Random Submanifold Descent

Updated 4 December 2025

Random Submanifold Descent is an optimization framework that restricts high-dimensional problems to random low-dimensional subspaces, improving efficiency and avoiding local minima.
It employs techniques such as affine submanifold sampling, tangent space projections, and block updates to adapt to various constraints and geometries.
The method generalizes coordinate descent to Euclidean and manifold domains, offering scalable performance in complex tasks like dictionary learning and nonconvex optimization.

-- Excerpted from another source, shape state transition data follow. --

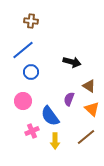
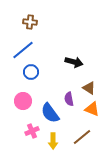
brown cross: moved 1 px left, 1 px down
black arrow: moved 2 px right
brown triangle: moved 2 px down
purple semicircle: rotated 32 degrees counterclockwise
orange triangle: rotated 21 degrees counterclockwise
blue semicircle: moved 3 px up
brown line: moved 4 px left
yellow arrow: moved 2 px left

Random Submanifold Descent refers to a class of optimization algorithms that operate by sequentially restricting a high-dimensional optimization problem to random low-dimensional subspaces or submanifolds, solving the reduced subproblem, and updating the iterate accordingly. This framework generalizes randomized coordinate descent and block descent approaches to broader settings, including general affine subspaces, manifold domains, and nonlinear constraints. Such methods are especially relevant for non-convex, constrained, or high-dimensional problems where standard descent methods are computationally infeasible or likely to be trapped in local minima.

1. Algorithmic Frameworks

The central principle is to restrict the search for minimizers to random submanifolds or subspaces of low dimension at each iteration. For a continuous function $f:\mathbb{R}^n\rightarrow\mathbb{R}$ and constraint set $\mathcal{X}\subset\mathbb{R}^n$ , the method operates as follows: at iteration $k$ , a random affine submanifold $S_k\subset\mathbb{R}^n$ of dimension $d \ll n$ is chosen, $f$ is minimized over $\mathcal{X}\cap S_k$ using a local solver, and the best solution found is adopted if it improves the objective. Formally, the update step is $x^*_{k+1}\in\arg\min_{x \in \mathcal{X}\cap S_k} f(x)$ , with $x^*_k$ the current best point. Multiple strategies exist for sampling the submanifolds: fully random affine spaces, cone-restricted subspaces aligned with the gradient or secant direction, and tangent subspaces when optimizing over manifolds (Pasechnyuk et al., 2023, Gutman et al., 2019).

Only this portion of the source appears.